Machine Learning is Just Data Flowing Through Operators

June 29, 2026 [murmur] #murmur #til #machine-learning #tensor #lisp #mlir

ONNX Graph

Something clicked today during my ML onboarding — a lightbulb moment.

Here is the angle it came from. I was staring at an ONNX operator graph, learning how to use our test framework to check whether our MLIR compiler had correctly optimized that graph, when it suddenly hit me: the essence of machine learning — of deep learning — is that you throw in a huge blob of data, push it through an enormous number of operations, and out comes another huge blob of data, with the result we want hidden somewhere inside it.

That sounds obvious, maybe even absurd to say out loud. But the point is that we do not encode human reasoning up front. We send the data itself through a particular model, and with a suitable loss function and a few other details, we let gradient descent find the classification, the probability, the ranking, object detection — whatever we are after.

The old era of AI was the opposite. Its essence was symbolic: turning the human thought process into symbols. For image recognition, we would hand-define things like color, shape, texture, pattern, edges, shadows, and write them into metadata to tell the computer what counts as a cat. It is no accident that the language of that era was largely Lisp — symbolic AI is symbol manipulation, and Lisp was built to manipulate symbolic expressions.

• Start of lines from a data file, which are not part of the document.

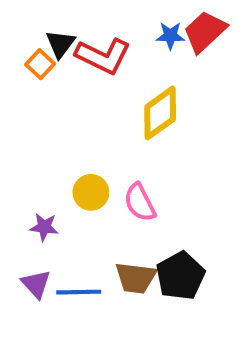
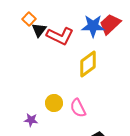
blue star: (170, 36) -> (93, 26), size x1.6
orange square: (40, 64) -> (29, 19), moved

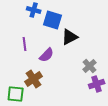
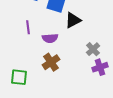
purple semicircle: (47, 55) -> (50, 38), turned 42
brown cross: (34, 79) -> (51, 62), moved

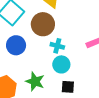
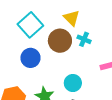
cyan cross: (57, 46) -> (84, 39), moved

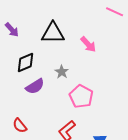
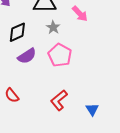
gray star: (62, 72) -> (53, 27), moved
pink pentagon: (81, 96) -> (60, 55), moved

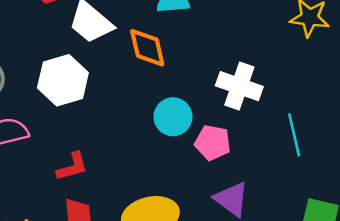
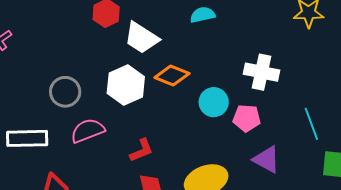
orange diamond: (147, 48) -> (172, 75), moved, turned -48
cyan line: (294, 135) -> (311, 124), moved

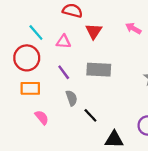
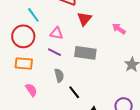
pink arrow: (133, 28) -> (119, 29), moved
pink triangle: (64, 42) -> (56, 33), moved
purple line: (64, 72) -> (54, 52), turned -32

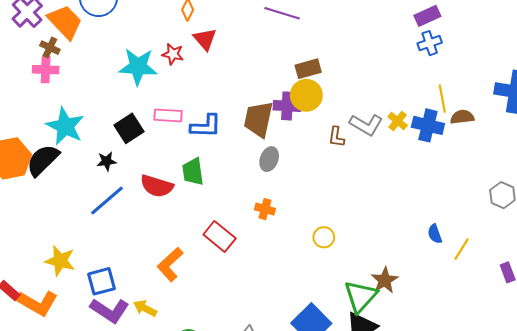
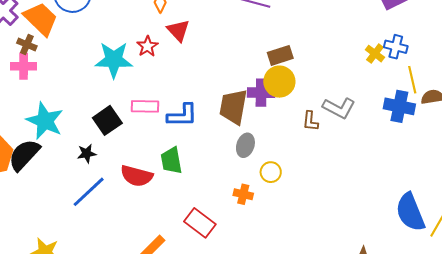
blue cross: (430, 43) -> (396, 47), moved, turned 35
red star: (173, 54) -> (147, 46), turned 30
yellow cross: (398, 121) -> (375, 54), moved
blue semicircle: (435, 234) -> (410, 212), size x2.0
yellow circle: (324, 237) -> (271, 172), moved

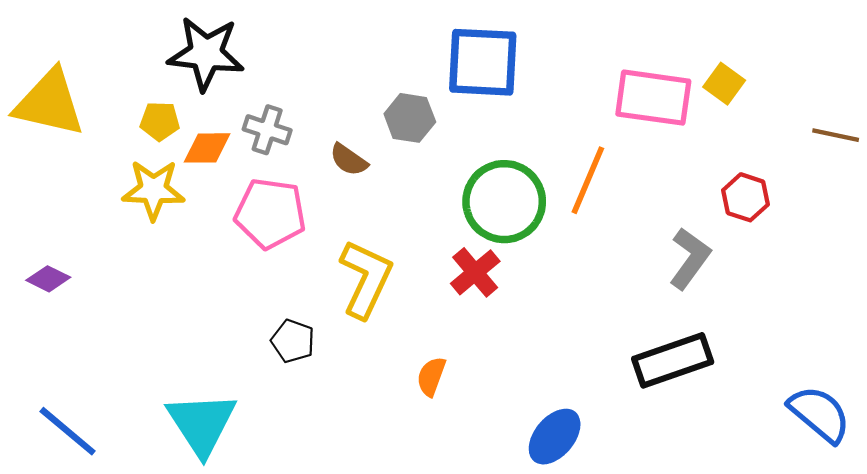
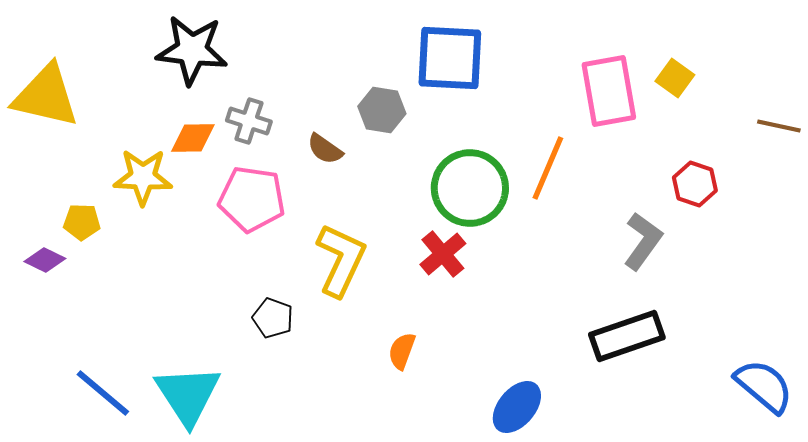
pink rectangle: (653, 98) -> (609, 91), turned 72
yellow pentagon: (160, 121) -> (82, 222), moved
blue line: (68, 431) -> (103, 393), moved

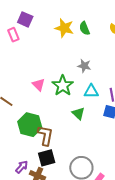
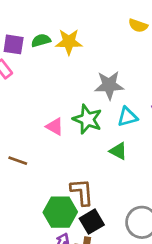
green semicircle: (84, 28) -> (41, 40), moved, turned 112
gray star: (84, 66) -> (109, 85), size x1.5
green hexagon: (30, 125) -> (60, 212), moved

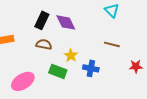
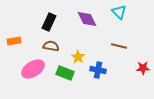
purple diamond: (66, 22) -> (87, 19), moved
pink ellipse: (23, 81) -> (33, 69), moved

But in today's deep learning, the data that flows is the program — it is the data, and sometimes it is the control flow too. The input is one big blob of data, called a tensor. The output is another pile of data, another tensor. The only difference between the operators along the way is the dimension, shape, and size of the tensors they pass around.

In some ways, a tensor reminds me of a Lisp object. In Lisp almost everything is an object carrying a type tag — whether it is a number or a list, it can be inspected and manipulated through one uniform interface. In deep learning, almost every unit of data that flows is likewise a tensor carrying metadata: shape, dtype, device. We rarely touch the raw memory buffer directly; we operate on these "self-describing objects" instead.

Going one step further: in Lisp, data and code can take the very same form — the S-expression. In modern deep learning, the path the data (the tensor) flows through is the definition of the whole computation (the computation graph). The two have completely different goals, yet the idea — wrap data into objects rich with information, then let computation happen on those objects — has a strange kind of resemblance.

Here is where Lisp and tensors feel alike:

1. The basic unit, and how shape is represented. In Lisp everything bottoms out in atoms and cons cells, and structure is just nesting. A tensor bottoms out in scalars, and the same nesting is summarized by its shape. Take one concrete 3D block — two stacked 2×3 matrices, i.e. shape = (2, 2, 3) — and write the very same numbers both ways:

Lisp (nested lists):
  (((1 2 3)
    (4 5 6))
   ((7 8 9)
    (10 11 12)))
  ; nesting depth = rank; each level = one axis

Tensor (shape = (2, 2, 3)):
  [[[1, 2, 3],
    [4, 5, 6]],
   [[7, 8, 9],
    [10, 11, 12]]]
  ; (2, 2, 3) = 2 blocks, each a 2x3 matrix

The Lisp list carries the structure implicitly in how deep the parentheses go; the tensor pulls that same structure out into an explicit shape tuple. Same data, two ways of recording "where the nesting is."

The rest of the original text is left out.